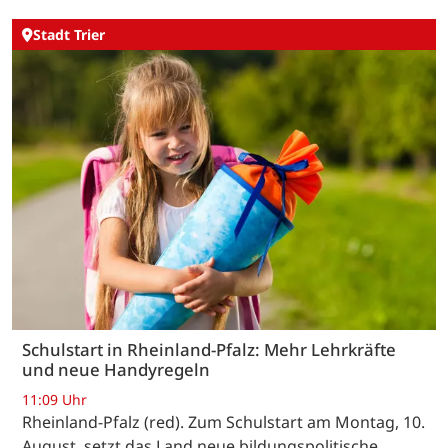
Stadt Trier
Schulstart in Rheinland-Pfalz: Mehr Lehrkräfte
und neue Handyregeln
11:09 Uhr
Rheinland-Pfalz (red). Zum Schulstart am Montag, 10.
August, setzt das Land neue bildungspolitische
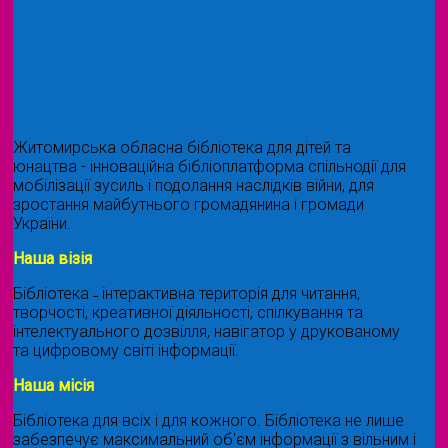
Житомирська обласна бібліотека для дітей та
юнацтва - інноваційна бібліоплатформа спільнодії для
мобілізації зусиль і подолання наслідків війни, для
зростання майбутнього громадянина і громади
України.
Наша візія
Бібліотека ˗ інтерактивна територія для читання,
творчості, креативної діяльності, спілкування та
інтелектуального дозвілля, навігатор у друкованому
та цифровому світі інформації.
Наша місія
Бібліотека для всіх і для кожного. Бібліотека не лише
забезпечує максимальний об'єм інформації з вільним і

- _What is expected_
All lines from the one with "інтелектуального дозвілля, навігатор" through the final line of the listing above are to be restated word for word; the lines before it are left out.

- _Result_
інтелектуального дозвілля, навігатор у друкованому
та цифровому світі інформації.
Наша місія
Бібліотека для всіх і для кожного. Бібліотека не лише
забезпечує максимальний об'єм інформації з вільним і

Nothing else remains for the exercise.